### Task to carry out
Would you please repeat exactly the entries below, starting at the line with "Digi- ja mainostoimisto" and ending at the line with "Fearless Adventures in Europe", and nothing outside that range? Leave out the pictures.

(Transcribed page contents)
------------------------------------

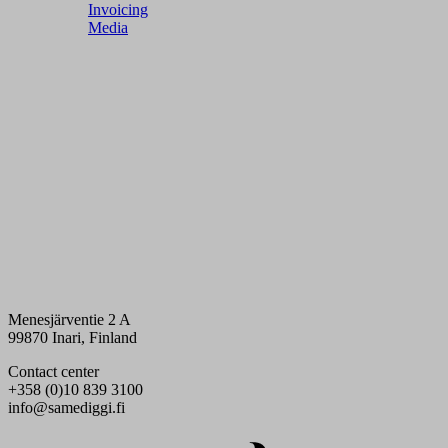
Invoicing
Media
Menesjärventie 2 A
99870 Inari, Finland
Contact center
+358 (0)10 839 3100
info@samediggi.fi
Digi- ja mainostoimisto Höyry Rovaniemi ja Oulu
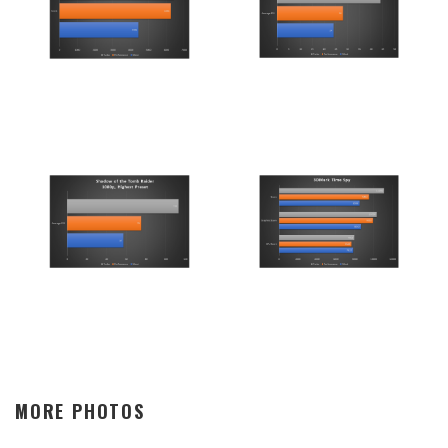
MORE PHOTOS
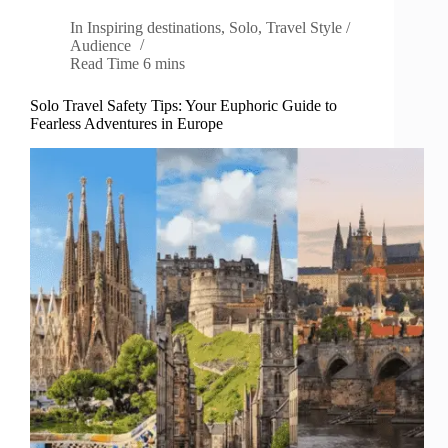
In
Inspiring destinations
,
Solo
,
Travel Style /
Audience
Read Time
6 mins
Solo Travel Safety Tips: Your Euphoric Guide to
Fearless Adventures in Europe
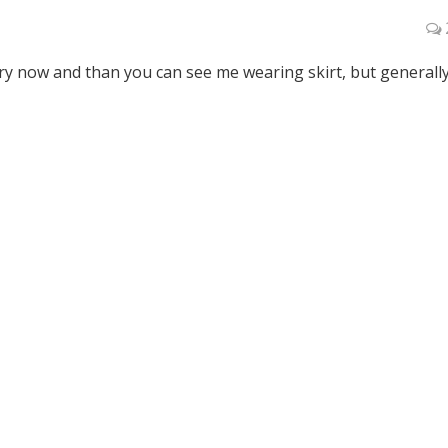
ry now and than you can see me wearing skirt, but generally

------------------------------------

### Written answer
Digi- ja mainostoimisto Höyry Rovaniemi ja Oulu
MORE PHOTOS
In
Inspiring destinations
,
Solo
,
Travel Style /
Audience
Read Time
6 mins
Solo Travel Safety Tips: Your Euphoric Guide to
Fearless Adventures in Europe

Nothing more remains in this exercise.